Extracted records:
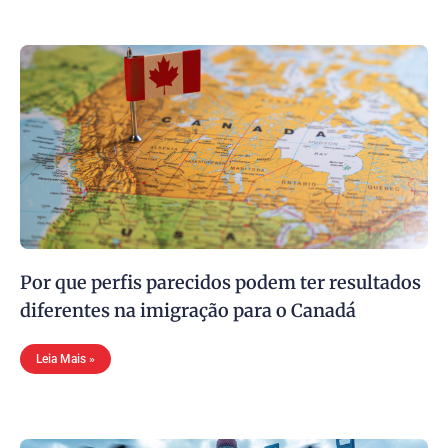
Por que perfis parecidos podem ter resultados
diferentes na imigração para o Canadá
Leia Mais »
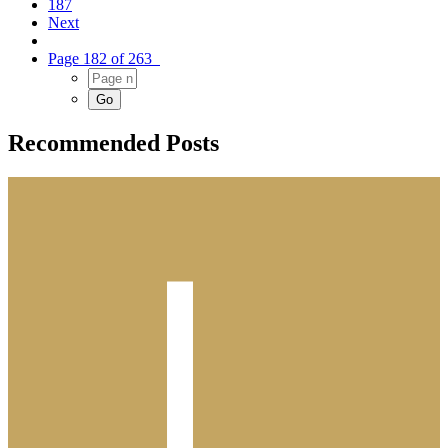
187
Next
Page 182 of 263
Recommended Posts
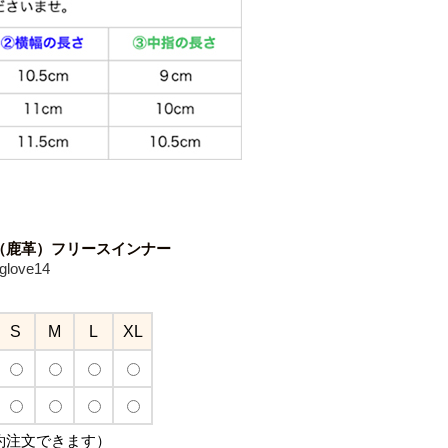
（鹿革）フリースインナー
love14
S
M
L
XL
約注文できます）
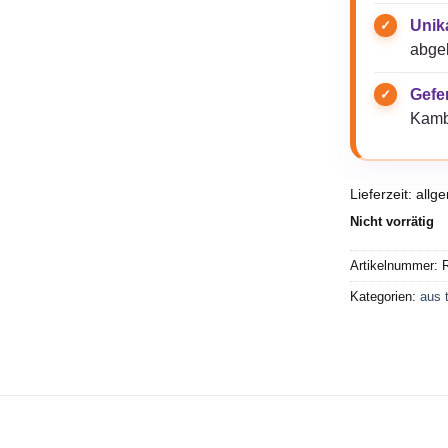
Unik
abgeb
Gefer
Kamb
Lieferzeit:
allg
Nicht vorrätig
Artikelnummer:
Kategorien:
aus 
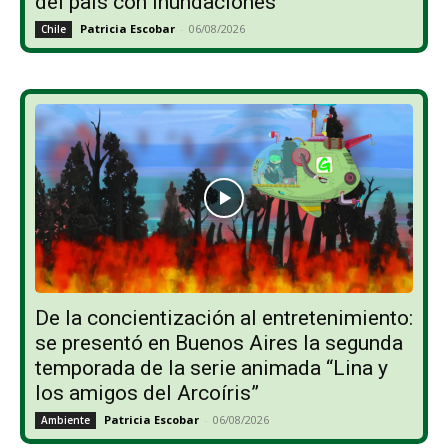
del país con inundaciones
Patricia Escobar
-
06/08/2026
Chile
De la concientización al entretenimiento:
se presentó en Buenos Aires la segunda
temporada de la serie animada “Lina y
los amigos del Arcoíris”
Patricia Escobar
-
06/08/2026
Ambiente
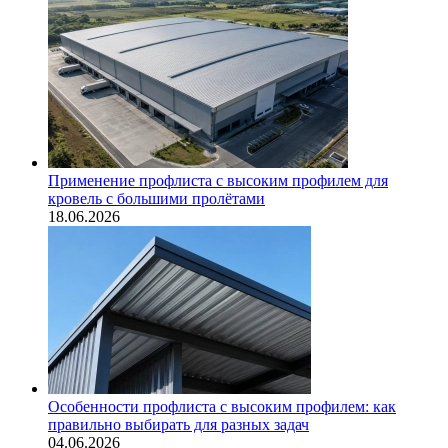
Применение профлиста с высоким профилем для
кровель с большими пролётами
18.06.2026
Особенности профлиста с высоким профилем: как
правильно выбирать для разных задач
04.06.2026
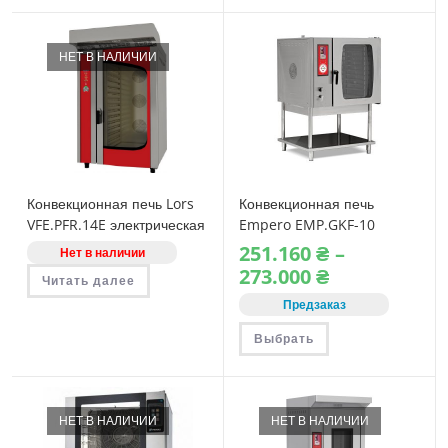
несколько
вариаций.
Опции
можно
НЕТ В НАЛИЧИИ
выбрать
на
странице
товара.
Конвекционная печь Lors
Конвекционная печь
VFE.PFR.14E электрическая
Empero EMP.GKF-10
газовая
251.160
₴
–
Нет в наличии
Диапазон
273.000
₴
Читать далее
цен:
251.160 ₴
Предзаказ
–
273.000 ₴
Этот
Выбрать
товар
имеет
несколько
вариаций.
Опции
можно
НЕТ В НАЛИЧИИ
НЕТ В НАЛИЧИИ
выбрать
на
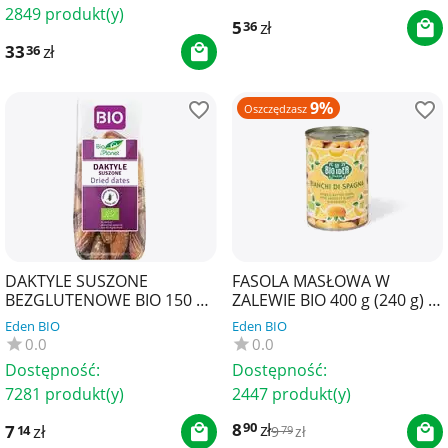
2849 produkt(y)
5
zł
36
33
zł
36
9%
Oszczędzasz
DAKTYLE SUSZONE
FASOLA MASŁOWA W
BEZGLUTENOWE BIO 150 g -
ZALEWIE BIO 400 g (240 g) -
BIO PLANET
LA BIO IDEA
Eden BIO
Eden BIO
0.0
0.0
Dostępność:
Dostępność:
7281 produkt(y)
2447 produkt(y)
8
zł
90
7
zł
14
9
zł
79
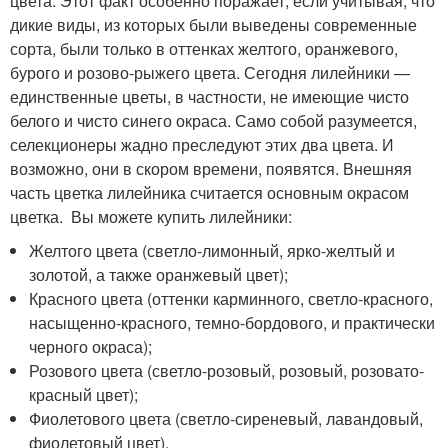
цвета. Этот факт особенно поражает, если учитывая, что
дикие виды, из которых были выведены современные
сорта, были только в оттенках желтого, оранжевого,
бурого и розово-рыжего цвета. Сегодня лилейники —
единственные цветы, в частности, не имеющие чисто
белого и чисто синего окраса. Само собой разумеется,
селекционеры жадно преследуют этих два цвета. И
возможно, они в скором времени, появятся. Внешняя
часть цветка лилейника считается основным окрасом
цветка. Вы можете купить лилейники:
Желтого цвета (светло-лимонный, ярко-желтый и
золотой, а также оранжевый цвет);
Красного цвета (оттенки карминного, светло-красного,
насыщенно-красного, темно-бордового, и практически
черного окраса);
Розового цвета (светло-розовый, розовый, розовато-
красный цвет);
Фиолетового цвета (светло-сиреневый, лавандовый,
фиолетовый цвет).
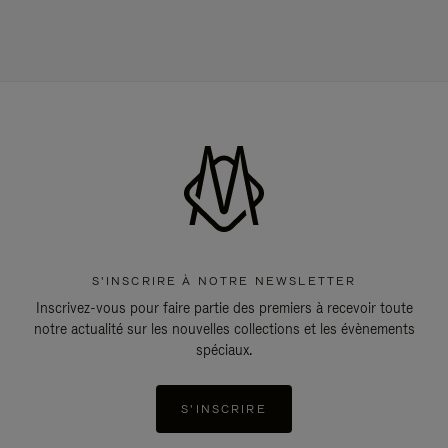
S'INSCRIRE À NOTRE NEWSLETTER
Inscrivez-vous pour faire partie des premiers à recevoir toute
notre actualité sur les nouvelles collections et les évènements
spéciaux.
S'INSCRIRE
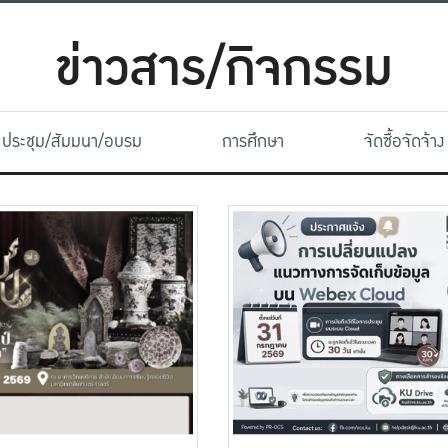
ข่าวสาร/กิจกรรม
ประชุม/สัมมนา/อบรม
การศึกษา
จัดซื้อจัดจ้าง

◆ Description of the task:
Nothing but the lines from the top of the data above through the line containing "temporada de la" should be output, exactly as written and without the pictures.

◆ Response to this exercise:
Por que perfis parecidos podem ter resultados
diferentes na imigração para o Canadá
Leia Mais »
187
Next
Page 182 of 263
Recommended Posts
（鹿革）フリースインナー
love14
S
M
L
XL
約注文できます）
Unik
abgeb
Gefer
Kamb
Lieferzeit:
allg
Nicht vorrätig
Artikelnummer:
Kategorien:
aus 
del país con inundaciones
Patricia Escobar
-
06/08/2026
Chile
De la concientización al entretenimiento:
se presentó en Buenos Aires la segunda
temporada de la serie animada “Lina y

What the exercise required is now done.